Weekend Write-Off, Writing

Symbolically Speaking

“Symbols arise from the instant and continuous deterioration of sensation in the memory since first experience.”

 –  in Henry’s notebooks from Perfection by Julie Metz

God, I hope this isn’t true in relation to writing.  In creating symbols and their –isms, does each time I hit that note weaken the power of the initial memory or feeling it elicits?

Writers use symbols to illustrate themes, ideas, emotions.  Illustrate is a key word here.  ‘Show, don’t tell’ is a mantra that haunts us all in our sleep.  We cannot describe said feeling without talking down to or boring our reader.  But if we can hit them where it hurts, draw out that venom from a similar hurt they’ve experienced, yes, that is what makes writing powerful and universal.

Raindrops, an unexpected phone call or delivery, a plump bud about to burst, a family business with one remaining heir.

But where do we cross the line between evocative and cliché?

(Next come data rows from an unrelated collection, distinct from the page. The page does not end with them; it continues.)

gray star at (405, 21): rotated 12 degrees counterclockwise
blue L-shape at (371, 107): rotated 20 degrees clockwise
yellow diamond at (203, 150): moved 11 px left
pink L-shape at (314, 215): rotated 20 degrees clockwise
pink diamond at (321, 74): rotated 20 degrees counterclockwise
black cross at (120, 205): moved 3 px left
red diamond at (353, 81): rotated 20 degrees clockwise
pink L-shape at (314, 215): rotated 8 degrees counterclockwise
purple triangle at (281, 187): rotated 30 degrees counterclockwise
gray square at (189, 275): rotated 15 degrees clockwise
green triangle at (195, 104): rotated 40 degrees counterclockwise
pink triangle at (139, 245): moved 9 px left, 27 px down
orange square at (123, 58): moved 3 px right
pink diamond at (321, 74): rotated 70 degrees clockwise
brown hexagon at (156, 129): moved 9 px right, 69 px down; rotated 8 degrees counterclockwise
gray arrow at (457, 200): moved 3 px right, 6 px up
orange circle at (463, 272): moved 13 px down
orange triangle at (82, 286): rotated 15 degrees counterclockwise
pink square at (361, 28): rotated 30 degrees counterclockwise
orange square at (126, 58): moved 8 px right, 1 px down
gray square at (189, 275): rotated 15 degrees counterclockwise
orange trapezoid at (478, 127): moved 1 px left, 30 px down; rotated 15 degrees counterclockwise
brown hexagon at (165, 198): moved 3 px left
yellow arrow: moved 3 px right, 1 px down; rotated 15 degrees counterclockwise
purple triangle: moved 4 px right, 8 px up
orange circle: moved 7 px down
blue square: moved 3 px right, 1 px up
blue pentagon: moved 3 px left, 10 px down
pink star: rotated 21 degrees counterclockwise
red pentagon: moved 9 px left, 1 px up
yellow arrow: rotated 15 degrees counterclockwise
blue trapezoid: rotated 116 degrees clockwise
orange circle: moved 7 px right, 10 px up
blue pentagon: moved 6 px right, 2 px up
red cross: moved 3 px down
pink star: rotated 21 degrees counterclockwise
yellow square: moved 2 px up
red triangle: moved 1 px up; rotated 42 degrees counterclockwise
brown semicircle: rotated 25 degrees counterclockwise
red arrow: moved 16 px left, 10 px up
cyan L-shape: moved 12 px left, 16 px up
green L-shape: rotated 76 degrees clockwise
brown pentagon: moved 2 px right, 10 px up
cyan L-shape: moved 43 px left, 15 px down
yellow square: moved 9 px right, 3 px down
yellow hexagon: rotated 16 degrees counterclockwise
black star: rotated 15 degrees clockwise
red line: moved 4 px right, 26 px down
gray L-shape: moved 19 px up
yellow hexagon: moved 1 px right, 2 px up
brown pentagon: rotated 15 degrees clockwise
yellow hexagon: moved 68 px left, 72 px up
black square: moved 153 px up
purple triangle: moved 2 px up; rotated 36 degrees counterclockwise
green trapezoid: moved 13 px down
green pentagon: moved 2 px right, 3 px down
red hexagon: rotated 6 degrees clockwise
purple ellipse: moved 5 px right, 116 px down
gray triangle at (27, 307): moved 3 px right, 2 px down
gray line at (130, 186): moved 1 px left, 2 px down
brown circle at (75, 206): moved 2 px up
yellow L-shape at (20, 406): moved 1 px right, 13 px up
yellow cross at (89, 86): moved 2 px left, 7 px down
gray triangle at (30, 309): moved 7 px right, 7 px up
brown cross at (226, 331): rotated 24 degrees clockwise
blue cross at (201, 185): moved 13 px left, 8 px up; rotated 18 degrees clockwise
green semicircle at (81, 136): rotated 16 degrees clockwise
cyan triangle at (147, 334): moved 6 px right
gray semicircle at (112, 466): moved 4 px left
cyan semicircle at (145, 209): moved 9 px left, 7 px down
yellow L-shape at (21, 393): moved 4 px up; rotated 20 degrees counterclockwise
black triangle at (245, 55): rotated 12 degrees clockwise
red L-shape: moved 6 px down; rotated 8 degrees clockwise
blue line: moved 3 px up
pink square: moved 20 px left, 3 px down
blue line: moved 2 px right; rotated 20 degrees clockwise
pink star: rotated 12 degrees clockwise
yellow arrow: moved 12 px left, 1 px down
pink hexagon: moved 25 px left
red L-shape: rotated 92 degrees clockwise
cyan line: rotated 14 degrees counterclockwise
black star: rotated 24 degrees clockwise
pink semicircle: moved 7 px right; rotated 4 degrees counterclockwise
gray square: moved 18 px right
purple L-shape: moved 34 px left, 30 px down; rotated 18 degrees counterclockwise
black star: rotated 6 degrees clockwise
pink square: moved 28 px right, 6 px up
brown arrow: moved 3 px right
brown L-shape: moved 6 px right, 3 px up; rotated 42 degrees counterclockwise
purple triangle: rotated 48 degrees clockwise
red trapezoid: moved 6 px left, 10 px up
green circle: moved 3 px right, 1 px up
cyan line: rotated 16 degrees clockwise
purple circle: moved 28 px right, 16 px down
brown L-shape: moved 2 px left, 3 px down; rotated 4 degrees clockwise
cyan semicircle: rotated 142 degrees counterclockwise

A repetition, a refrain, an oral tradition, cautionary tales – there are threads that weave us all together in the collective consciousness of all time.  There are reasons for patterns.

But if we bang that drum one too many times, do we risk ‘the instant and continuous deterioration’ Metz mentions above?

Or is it not what we do, but the way that we do it?

The goal is to fine-tune our words, choose them like each brushstroke of a painting.  If we create a unique experience in each scene, regardless of its resemblance to an aura that once surrounded our readers, we will gain connection, a relativity with a resounding freshness.

It’s no small task.  But there’s also pretty good research backing us up.  There’s a reason symbols resonate throughout the millennia.  Through story, there is some thread of our DNA.  Whether it’s deteriorated throughout the years, some small part of it remains and vibrates within us when we read it.